More options after a testing time
If you were starting with a clean slate today you wouldn’t invent the Leaving Certificate. A frantic written test against the clock is a poor representation of six years of learning. Reform has been talked about for decades but parents, teachers and other grown ups see integrity in the current, high-stakes set up, even while acknowledging it can be cruel to children and deleterious to a rounded education.
In the latest tweak to the system – and that’s all it is – the number of grading bands is being reduced from 14 to eight from June 2017. This measure, announced last April, realigns the exam grades with those which pertained prior to 1992, when the fractional marks of A1, A2, etc were introduced.
That said, the thrust of the reform – aimed at re-establishing the Leaving Cert as a qualification in its own right and not merely a method of calculating college entry points – is welcome. The trickier problem with the Leaving Cert is changing, or at least varying, the method of assessment.
An independent study of the exam by researchers at Oxford University and Queen’s University Belfast has warned against the use of “old-fashioned” materials and calls for greater emphasis on assessing “higher order thinking skills”. But the recent dispute over junior cycle reform shows just how difficult it would be to implement this recommendation. Until there is a significant shift towards school-based assessment, the default position will remain teaching to the test.

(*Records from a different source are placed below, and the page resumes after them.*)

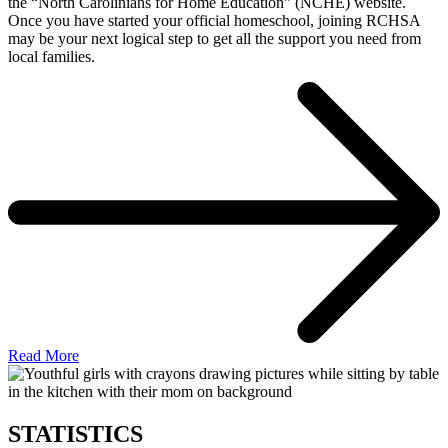
the “North Carolinians for Home Education” (NCHE) website.
Once you have started your official homeschool, joining RCHSA
may be your next logical step to get all the support you need from
local families.
Read More
STATISTICS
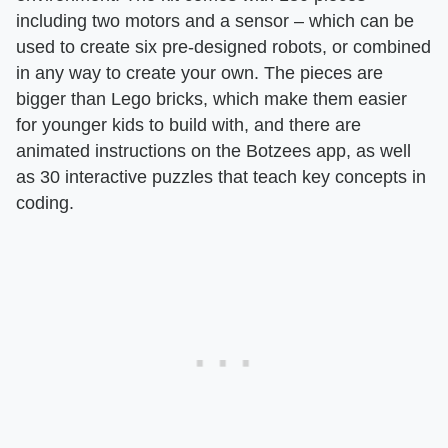
including two motors and a sensor – which can be
used to create six pre-designed robots, or combined
in any way to create your own. The pieces are
bigger than Lego bricks, which make them easier
for younger kids to build with, and there are
animated instructions on the Botzees app, as well
as 30 interactive puzzles that teach key concepts in
coding.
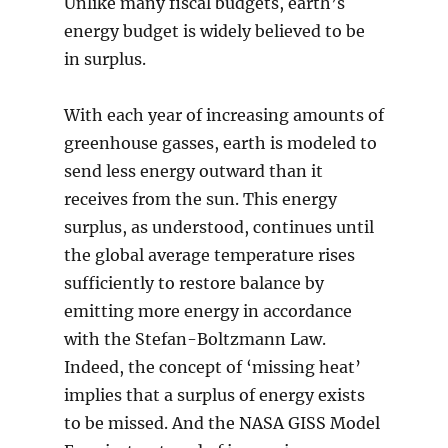
Unlike many fiscal budgets, earth’s
energy budget is widely believed to be
in surplus.
With each year of increasing amounts of
greenhouse gasses, earth is modeled to
send less energy outward than it
receives from the sun. This energy
surplus, as understood, continues until
the global average temperature rises
sufficiently to restore balance by
emitting more energy in accordance
with the Stefan-Boltzmann Law.
Indeed, the concept of ‘missing heat’
implies that a surplus of energy exists
to be missed. And the NASA GISS Model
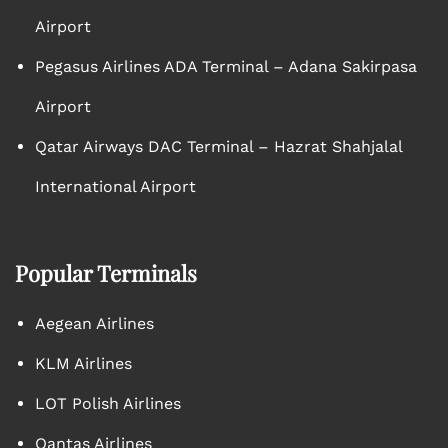
Airport
Pegasus Airlines ADA Terminal – Adana Sakirpasa
Airport
Qatar Airways DAC Terminal – Hazrat Shahjalal
International Airport
Popular Terminals
Aegean Airlines
KLM Airlines
LOT Polish Airlines
Qantas Airlines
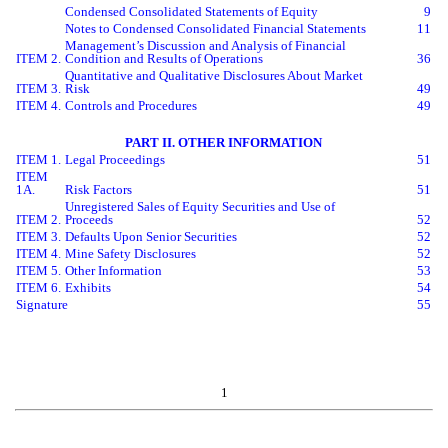
Condensed Consolidated Statements of Equity
9
Notes to Condensed Consolidated Financial Statements
11
Management’s Discussion and Analysis of Financial
ITEM 2.
Condition and Results of Operations
36
Quantitative and Qualitative Disclosures About Market
ITEM 3.
Risk
49
ITEM 4.
Controls and Procedures
49
PART II. OTHER INFORMATION
ITEM 1.
Legal Proceedings
51
ITEM
1A.
Risk Factors
51
Unregistered Sales of Equity Securities and Use of
ITEM 2.
Proceeds
52
ITEM 3.
Defaults Upon Senior Securities
52
ITEM 4.
Mine Safety Disclosures
52
ITEM 5.
Other Information
53
ITEM 6.
Exhibits
54
Signature
55
1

The dispute also taught us something about how educational policy is formulated. In a speech to the Institute of Guidance Counsellors earlier this year, the abbot of Glenstal Abbey Mark Patrick Hederman said “education should be child centred” but when it comes to negotiations “the child is the very last item in the pecking order”. The comments were prescient as there was little evidence of children’s voices being heard in the talks between teacher unions and the Department of Education and Skills. Instead, a deal was hammered out above the heads of other education stakeholders.
For those sitting the Leaving Cert this year, there is no point wishing things were different. All that remains is to do one’s best under the current testing regime, and remember – as any good guidance counsellor will say – there are future study and career options for everyone. In fact, there are more options than ever before due to the greater scope today for studying at third-level institutions in the EU.
In the meantime, the class of 2015 deserve support and praise, as do their parents, guardians and teachers for managing the endurance test. Because, at heart, the Leaving Cert is not about passing or failing, it is a measure of how much has been achieved.